Jager:SEALs of Steel, Book 7(2)By: Dale Mayer
“Worked in Vail. At one of the big hotels and was a lifty part time.”
“Can we call him? Talk to him on the phone?”
“He disappeared a few days ago. Nobody knows where he is.” Erick’s smile turned predatory. “That’s why the detective called us, to track him down. We have a name and a place.”
“Damn it,” Jager said. Then he froze, and his heart seized. “I’m definitely going. That’s where my parents’ motorhome ran off the road.”
At that moment, Geir returned, carrying Morning Blossom in his arms, his face beaming. He let her down gently on her feet, and she raced across the room and flung her arms around Jager.
He hugged her tight and whispered, “Nice entrance.”
She pushed her hair back, beamed up at him and said, “Thank you. For everything.”

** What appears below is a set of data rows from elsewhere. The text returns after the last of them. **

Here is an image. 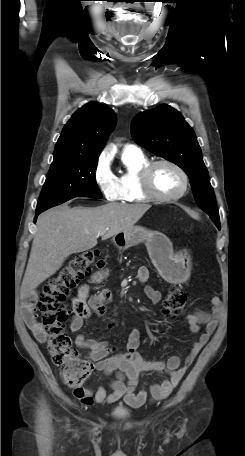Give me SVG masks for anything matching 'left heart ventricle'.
<instances>
[{
    "label": "left heart ventricle",
    "mask_w": 245,
    "mask_h": 456,
    "mask_svg": "<svg viewBox=\"0 0 245 456\" xmlns=\"http://www.w3.org/2000/svg\"><path fill=\"white\" fill-rule=\"evenodd\" d=\"M155 190L165 196L177 194L182 189L180 174L168 165H159L155 168L152 176Z\"/></svg>",
    "instance_id": "left-heart-ventricle-1"
}]
</instances>
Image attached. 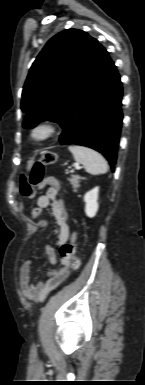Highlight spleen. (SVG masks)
<instances>
[{
	"label": "spleen",
	"mask_w": 145,
	"mask_h": 385,
	"mask_svg": "<svg viewBox=\"0 0 145 385\" xmlns=\"http://www.w3.org/2000/svg\"><path fill=\"white\" fill-rule=\"evenodd\" d=\"M68 149L77 163L84 166L86 171L93 175L104 174L108 171V164L101 154L91 148L72 145Z\"/></svg>",
	"instance_id": "1"
}]
</instances>
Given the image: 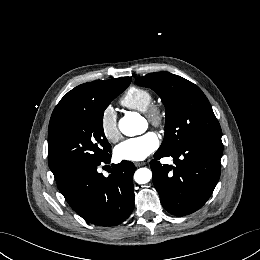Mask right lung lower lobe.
<instances>
[{
    "label": "right lung lower lobe",
    "instance_id": "98d812e1",
    "mask_svg": "<svg viewBox=\"0 0 260 260\" xmlns=\"http://www.w3.org/2000/svg\"><path fill=\"white\" fill-rule=\"evenodd\" d=\"M110 160L111 154L94 164L76 167L57 180L59 191L72 209L99 226L123 222L134 207V164L125 160L113 164L111 174L104 177L97 168Z\"/></svg>",
    "mask_w": 260,
    "mask_h": 260
}]
</instances>
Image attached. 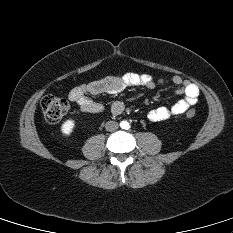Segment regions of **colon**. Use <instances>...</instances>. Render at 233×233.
Here are the masks:
<instances>
[{
  "mask_svg": "<svg viewBox=\"0 0 233 233\" xmlns=\"http://www.w3.org/2000/svg\"><path fill=\"white\" fill-rule=\"evenodd\" d=\"M41 108L45 119L50 123L59 122L68 111V103L65 99L52 95H46L41 100ZM196 115L195 109H189L186 117L193 118Z\"/></svg>",
  "mask_w": 233,
  "mask_h": 233,
  "instance_id": "5ec220e1",
  "label": "colon"
}]
</instances>
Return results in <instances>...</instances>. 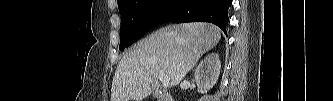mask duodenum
I'll return each mask as SVG.
<instances>
[{"label":"duodenum","mask_w":333,"mask_h":101,"mask_svg":"<svg viewBox=\"0 0 333 101\" xmlns=\"http://www.w3.org/2000/svg\"><path fill=\"white\" fill-rule=\"evenodd\" d=\"M155 97L158 101H173L170 94L165 90L156 91Z\"/></svg>","instance_id":"duodenum-1"}]
</instances>
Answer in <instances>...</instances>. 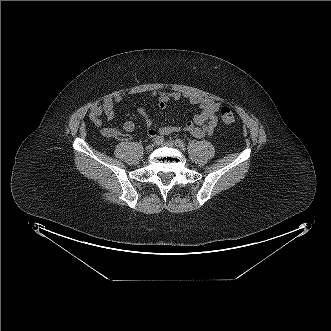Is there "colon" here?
I'll use <instances>...</instances> for the list:
<instances>
[{
	"mask_svg": "<svg viewBox=\"0 0 331 331\" xmlns=\"http://www.w3.org/2000/svg\"><path fill=\"white\" fill-rule=\"evenodd\" d=\"M220 113H221L222 121L225 125L232 126L235 124L236 117L229 107L226 106L222 107Z\"/></svg>",
	"mask_w": 331,
	"mask_h": 331,
	"instance_id": "5ec220e1",
	"label": "colon"
}]
</instances>
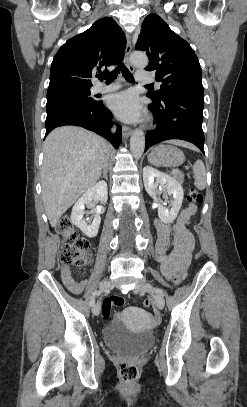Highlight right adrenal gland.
<instances>
[{
	"label": "right adrenal gland",
	"mask_w": 247,
	"mask_h": 407,
	"mask_svg": "<svg viewBox=\"0 0 247 407\" xmlns=\"http://www.w3.org/2000/svg\"><path fill=\"white\" fill-rule=\"evenodd\" d=\"M107 173H108V169H105L103 171V175H102V177L105 178L106 180H108Z\"/></svg>",
	"instance_id": "right-adrenal-gland-1"
}]
</instances>
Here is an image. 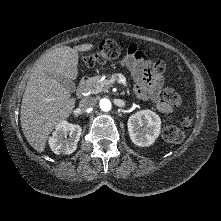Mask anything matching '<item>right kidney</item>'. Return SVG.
I'll list each match as a JSON object with an SVG mask.
<instances>
[{
  "mask_svg": "<svg viewBox=\"0 0 221 221\" xmlns=\"http://www.w3.org/2000/svg\"><path fill=\"white\" fill-rule=\"evenodd\" d=\"M81 131L80 125L70 124L67 121L60 122L49 138L50 148L57 155L73 153L77 149Z\"/></svg>",
  "mask_w": 221,
  "mask_h": 221,
  "instance_id": "ca27d5eb",
  "label": "right kidney"
}]
</instances>
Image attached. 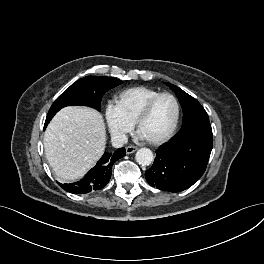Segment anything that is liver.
<instances>
[{"mask_svg": "<svg viewBox=\"0 0 264 264\" xmlns=\"http://www.w3.org/2000/svg\"><path fill=\"white\" fill-rule=\"evenodd\" d=\"M105 145L103 117L89 107L61 109L44 134L46 158L62 182L82 178L103 155Z\"/></svg>", "mask_w": 264, "mask_h": 264, "instance_id": "6515ba94", "label": "liver"}]
</instances>
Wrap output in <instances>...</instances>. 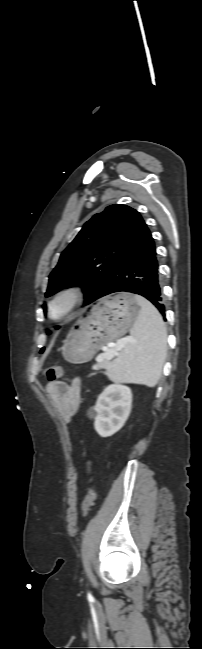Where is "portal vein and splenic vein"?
I'll use <instances>...</instances> for the list:
<instances>
[{
  "instance_id": "18ae733b",
  "label": "portal vein and splenic vein",
  "mask_w": 202,
  "mask_h": 649,
  "mask_svg": "<svg viewBox=\"0 0 202 649\" xmlns=\"http://www.w3.org/2000/svg\"><path fill=\"white\" fill-rule=\"evenodd\" d=\"M133 341H134V340H133L132 338H122V339H120V340L118 341V344H117L116 348H115L114 350H108V352L103 353V354H100V355L96 358L97 362H101V361H103L104 359H108V360L113 359V357H114L115 354H116V351H118V350H120L121 348H123V346H124L125 343H127V342H133ZM93 369H97V366H94Z\"/></svg>"
}]
</instances>
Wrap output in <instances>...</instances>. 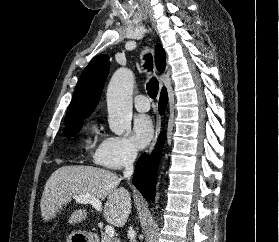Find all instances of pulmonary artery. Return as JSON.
<instances>
[{
  "label": "pulmonary artery",
  "mask_w": 279,
  "mask_h": 242,
  "mask_svg": "<svg viewBox=\"0 0 279 242\" xmlns=\"http://www.w3.org/2000/svg\"><path fill=\"white\" fill-rule=\"evenodd\" d=\"M134 105L139 112H146L150 109L149 99L143 94L135 97Z\"/></svg>",
  "instance_id": "1"
}]
</instances>
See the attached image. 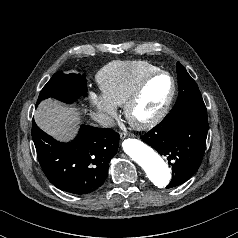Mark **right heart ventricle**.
I'll return each mask as SVG.
<instances>
[{
	"label": "right heart ventricle",
	"instance_id": "1",
	"mask_svg": "<svg viewBox=\"0 0 238 238\" xmlns=\"http://www.w3.org/2000/svg\"><path fill=\"white\" fill-rule=\"evenodd\" d=\"M158 71L146 61H113L96 75L102 94L115 106H123L140 81Z\"/></svg>",
	"mask_w": 238,
	"mask_h": 238
}]
</instances>
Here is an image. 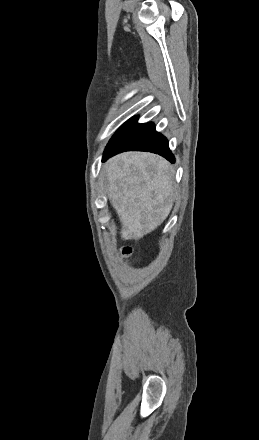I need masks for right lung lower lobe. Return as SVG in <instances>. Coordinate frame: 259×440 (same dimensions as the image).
Wrapping results in <instances>:
<instances>
[{
	"instance_id": "98d812e1",
	"label": "right lung lower lobe",
	"mask_w": 259,
	"mask_h": 440,
	"mask_svg": "<svg viewBox=\"0 0 259 440\" xmlns=\"http://www.w3.org/2000/svg\"><path fill=\"white\" fill-rule=\"evenodd\" d=\"M137 120L138 117L129 119L113 135L104 151L103 161L120 152L136 150L159 154L174 163L168 141L155 130L154 123L138 124Z\"/></svg>"
}]
</instances>
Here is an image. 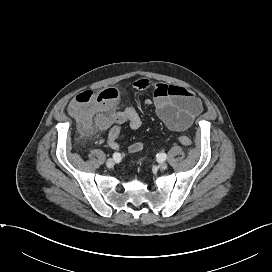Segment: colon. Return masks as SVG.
Returning a JSON list of instances; mask_svg holds the SVG:
<instances>
[{
  "instance_id": "5ec220e1",
  "label": "colon",
  "mask_w": 272,
  "mask_h": 272,
  "mask_svg": "<svg viewBox=\"0 0 272 272\" xmlns=\"http://www.w3.org/2000/svg\"><path fill=\"white\" fill-rule=\"evenodd\" d=\"M117 97V91L113 88L83 91L72 99L68 111L78 121L82 132L89 135L113 114ZM178 141L184 146L192 144V140L185 135L179 136Z\"/></svg>"
}]
</instances>
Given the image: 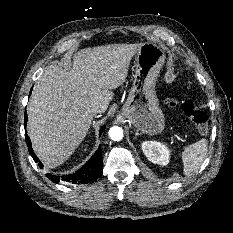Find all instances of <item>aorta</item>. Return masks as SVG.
Returning <instances> with one entry per match:
<instances>
[{
  "label": "aorta",
  "mask_w": 233,
  "mask_h": 233,
  "mask_svg": "<svg viewBox=\"0 0 233 233\" xmlns=\"http://www.w3.org/2000/svg\"><path fill=\"white\" fill-rule=\"evenodd\" d=\"M109 137L113 141H120L123 138V129L118 126H113L109 130Z\"/></svg>",
  "instance_id": "1"
}]
</instances>
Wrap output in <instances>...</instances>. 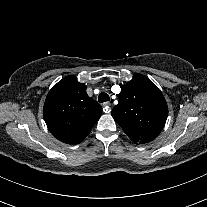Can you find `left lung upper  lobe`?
Listing matches in <instances>:
<instances>
[{
	"mask_svg": "<svg viewBox=\"0 0 207 207\" xmlns=\"http://www.w3.org/2000/svg\"><path fill=\"white\" fill-rule=\"evenodd\" d=\"M168 107L161 91L147 77L135 73L121 87L119 103L112 116L134 142L144 144L155 139L167 120Z\"/></svg>",
	"mask_w": 207,
	"mask_h": 207,
	"instance_id": "1",
	"label": "left lung upper lobe"
}]
</instances>
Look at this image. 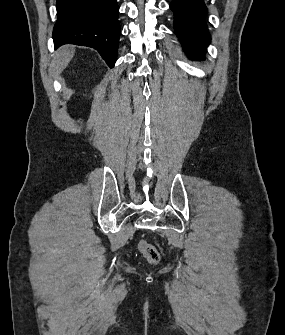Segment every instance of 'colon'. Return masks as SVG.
Returning a JSON list of instances; mask_svg holds the SVG:
<instances>
[{
  "mask_svg": "<svg viewBox=\"0 0 285 335\" xmlns=\"http://www.w3.org/2000/svg\"><path fill=\"white\" fill-rule=\"evenodd\" d=\"M138 249L150 264H156L159 262L160 253L157 247L153 244L145 240H141L138 243Z\"/></svg>",
  "mask_w": 285,
  "mask_h": 335,
  "instance_id": "5ec220e1",
  "label": "colon"
}]
</instances>
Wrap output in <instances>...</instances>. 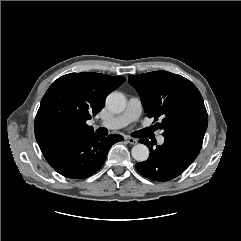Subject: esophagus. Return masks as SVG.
<instances>
[{"instance_id":"34e87169","label":"esophagus","mask_w":241,"mask_h":241,"mask_svg":"<svg viewBox=\"0 0 241 241\" xmlns=\"http://www.w3.org/2000/svg\"><path fill=\"white\" fill-rule=\"evenodd\" d=\"M125 140H126L129 144H131V145L137 144V139H135V138L126 136V137H125Z\"/></svg>"}]
</instances>
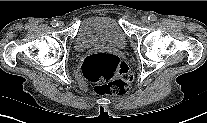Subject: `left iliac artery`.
Masks as SVG:
<instances>
[{
	"mask_svg": "<svg viewBox=\"0 0 207 123\" xmlns=\"http://www.w3.org/2000/svg\"><path fill=\"white\" fill-rule=\"evenodd\" d=\"M148 19H149L150 21H156V20H157V16H156L155 14H151V15L148 17Z\"/></svg>",
	"mask_w": 207,
	"mask_h": 123,
	"instance_id": "1",
	"label": "left iliac artery"
}]
</instances>
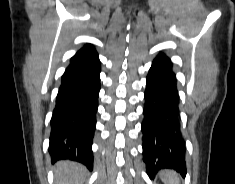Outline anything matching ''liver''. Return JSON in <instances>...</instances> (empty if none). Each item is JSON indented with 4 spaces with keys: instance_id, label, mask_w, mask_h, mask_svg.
I'll list each match as a JSON object with an SVG mask.
<instances>
[{
    "instance_id": "1",
    "label": "liver",
    "mask_w": 235,
    "mask_h": 184,
    "mask_svg": "<svg viewBox=\"0 0 235 184\" xmlns=\"http://www.w3.org/2000/svg\"><path fill=\"white\" fill-rule=\"evenodd\" d=\"M86 168L75 162H58L55 166V184H84Z\"/></svg>"
}]
</instances>
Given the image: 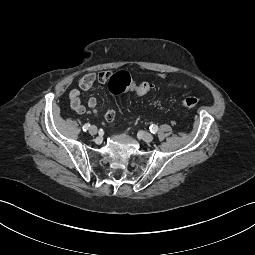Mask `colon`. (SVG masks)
Returning <instances> with one entry per match:
<instances>
[{
	"label": "colon",
	"instance_id": "1",
	"mask_svg": "<svg viewBox=\"0 0 255 255\" xmlns=\"http://www.w3.org/2000/svg\"><path fill=\"white\" fill-rule=\"evenodd\" d=\"M108 89L111 96L132 90L139 95H144L152 90V85L148 82L135 83L127 72L120 71L111 76L108 82ZM181 104L188 109H194L198 106L199 100L193 96H187L182 99Z\"/></svg>",
	"mask_w": 255,
	"mask_h": 255
}]
</instances>
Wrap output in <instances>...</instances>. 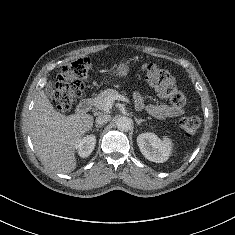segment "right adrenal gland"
Wrapping results in <instances>:
<instances>
[{"instance_id":"right-adrenal-gland-1","label":"right adrenal gland","mask_w":235,"mask_h":235,"mask_svg":"<svg viewBox=\"0 0 235 235\" xmlns=\"http://www.w3.org/2000/svg\"><path fill=\"white\" fill-rule=\"evenodd\" d=\"M96 128H101V125H95Z\"/></svg>"}]
</instances>
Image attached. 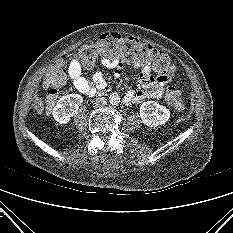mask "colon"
Returning a JSON list of instances; mask_svg holds the SVG:
<instances>
[{
  "instance_id": "5ec220e1",
  "label": "colon",
  "mask_w": 233,
  "mask_h": 233,
  "mask_svg": "<svg viewBox=\"0 0 233 233\" xmlns=\"http://www.w3.org/2000/svg\"><path fill=\"white\" fill-rule=\"evenodd\" d=\"M102 54L109 57H119L128 62H151L159 72L163 73H172L174 71V65L165 52L149 44L142 43L135 38H123L114 33L102 35L95 44H87L80 47L75 57L83 66L90 68L95 64L98 56ZM63 82L62 64L58 62L51 67L45 79V87L47 89L45 108L47 111H50L55 105L59 87ZM165 101L176 111L180 112L184 109L182 94L177 88L169 87L166 90Z\"/></svg>"
}]
</instances>
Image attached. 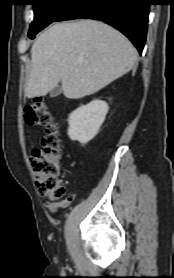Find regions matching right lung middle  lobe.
Instances as JSON below:
<instances>
[{
	"label": "right lung middle lobe",
	"mask_w": 174,
	"mask_h": 278,
	"mask_svg": "<svg viewBox=\"0 0 174 278\" xmlns=\"http://www.w3.org/2000/svg\"><path fill=\"white\" fill-rule=\"evenodd\" d=\"M74 1L75 0H31L35 17L30 25L28 36L34 39L39 31L55 21Z\"/></svg>",
	"instance_id": "right-lung-middle-lobe-1"
}]
</instances>
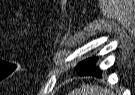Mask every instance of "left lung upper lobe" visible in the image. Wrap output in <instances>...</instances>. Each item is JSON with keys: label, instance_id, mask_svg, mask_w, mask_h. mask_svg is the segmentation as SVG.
I'll list each match as a JSON object with an SVG mask.
<instances>
[{"label": "left lung upper lobe", "instance_id": "left-lung-upper-lobe-1", "mask_svg": "<svg viewBox=\"0 0 135 95\" xmlns=\"http://www.w3.org/2000/svg\"><path fill=\"white\" fill-rule=\"evenodd\" d=\"M86 61L87 60H84V61L78 63V65L75 67V70H78L79 68L85 67Z\"/></svg>", "mask_w": 135, "mask_h": 95}]
</instances>
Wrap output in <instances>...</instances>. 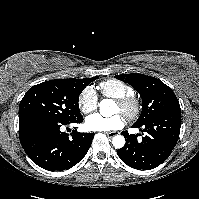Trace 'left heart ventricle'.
Returning a JSON list of instances; mask_svg holds the SVG:
<instances>
[{
    "mask_svg": "<svg viewBox=\"0 0 199 199\" xmlns=\"http://www.w3.org/2000/svg\"><path fill=\"white\" fill-rule=\"evenodd\" d=\"M115 111H116V112H117V111H120V107H119L118 104H116V106H115Z\"/></svg>",
    "mask_w": 199,
    "mask_h": 199,
    "instance_id": "1",
    "label": "left heart ventricle"
}]
</instances>
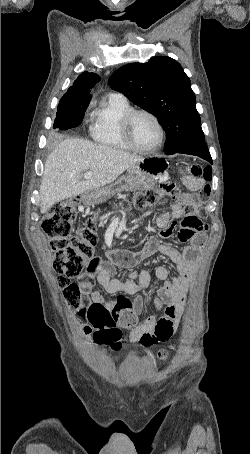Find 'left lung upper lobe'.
<instances>
[{
	"instance_id": "5c2ea615",
	"label": "left lung upper lobe",
	"mask_w": 250,
	"mask_h": 454,
	"mask_svg": "<svg viewBox=\"0 0 250 454\" xmlns=\"http://www.w3.org/2000/svg\"><path fill=\"white\" fill-rule=\"evenodd\" d=\"M109 85L159 120L166 132V154L204 141L190 79L174 59L156 56L127 64L111 75Z\"/></svg>"
}]
</instances>
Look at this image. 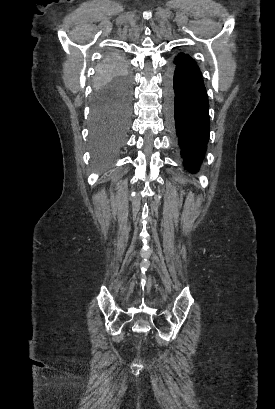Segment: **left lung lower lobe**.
Here are the masks:
<instances>
[{"label":"left lung lower lobe","mask_w":275,"mask_h":409,"mask_svg":"<svg viewBox=\"0 0 275 409\" xmlns=\"http://www.w3.org/2000/svg\"><path fill=\"white\" fill-rule=\"evenodd\" d=\"M166 79L168 129L176 138L185 169L194 174L203 161L210 132L203 77L173 62Z\"/></svg>","instance_id":"0a47b994"}]
</instances>
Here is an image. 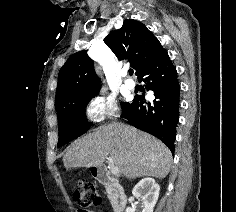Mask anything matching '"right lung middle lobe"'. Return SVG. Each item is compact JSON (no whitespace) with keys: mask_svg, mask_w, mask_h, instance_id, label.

He dropped a kiss on her forehead. “You look after him. That big bear needs somebody.”
She stepped out of Jager’s arms, gave him a misty smile and said, “So do you.” She patted his cheek. “You’re next.”
At that, the men burst out laughing. Jager just glared at her. He shook his head and walked to the front door. “If you get more information, let me know.”
“Where are you going?” Badger called out.
Jager turned. “Hunting in Vail.”
“Brown might not be there anymore.”
Jager waved a hand. “Maybe not, but, if he had anything to do with my parents’ deaths, I will find him.”
Jager walked home, just a couple blocks away from Badger’s place, and went inside long enough to grab his go-bag and to retrieve his laptop from his home safe, both of which he deposited at the front door. He checked all the windows and doors, making sure each were locked, then glanced at the stove to make sure everything was off before leaving for a few days.
Grabbing a jacket out of the front closet for the chillier Vail evenings, he picked up his bag and laptop and left.
As Jager drove his second vehicle, a beat-up truck, to the airport to catch any flight heading in the direction of Colorado, his phone went off. He glanced down at the number, smiled when he realized it was Badger and tucked it back into his pocket. Knowing each of these leads brought them closer to the truth, to the serial killer after them—which became more and more dangerous for his friends and their respective new partners—Jager had taken the decision out of their hands as to who should accompany him and had chosen to go on this fact-finding trek alone.
It wasn’t that he had a death wish, and he certainly understood a need for backup, but, right now, he didn’t think that was necessary because he didn’t know anything. His mind was still buzzing with all they’d learned about Mouse, and all they hadn’t learned. A naval investigation had been brought on by Mason looking into Mouse’s deceptive military background. It would send shock waves reverberating through the ranks.
Jager took a left onto the main highway. Already roadside signs for the airport were visible.
What his unit, with or without the navy’s assistance, also needed to do was find the body of the poor man Mouse had replaced. Jager didn’t even want to think about making calls to that family. But it did bring up another very interesting point. Did this man who Mouse replaced have a family?
Regardless, it was hard to imagine someone stealing another man’s identity.
Besides, no one in Badger’s SEALs team had known Mouse or the real Ryan Hanson prior to Mouse’s assignment to their unit. Presumably Mouse had had the same general physical features as his victim or had cosmetic surgery to make the transition. But, since Mouse, in his Ryan Hanson role, was a new recruit to Coronado base, his anonymity had worked for him. Mouse could step into Ryan’s shoes easily.
Jager stayed right as the main highway broke into two spurs.
It didn’t help Jager understand how Mouse had pulled off the water thing when he was scared to even walk by water. That one really bothered Jager because the water element was such a major aspect of their SEALs world. The last year of their unit’s missions—the only year that included Mouse—had varied from hostage rescues to taking out terrorists on the watch list to scout or recon missions. They’d skydived and conducted over-the-beach landings and had landed via small rubber craft. On one mission the takedown had been on the high seas. Their unit had chased down a ship in their own high-speed boats and had boarded it at night. Mouse had been with them all the way. And he’d been in the water—occasionally. But, when they’d been focusing on swimming two miles every day to build up endurance, something they had done on a regular basis when stationed close to water, Mouse had been on a firearms training upgrade.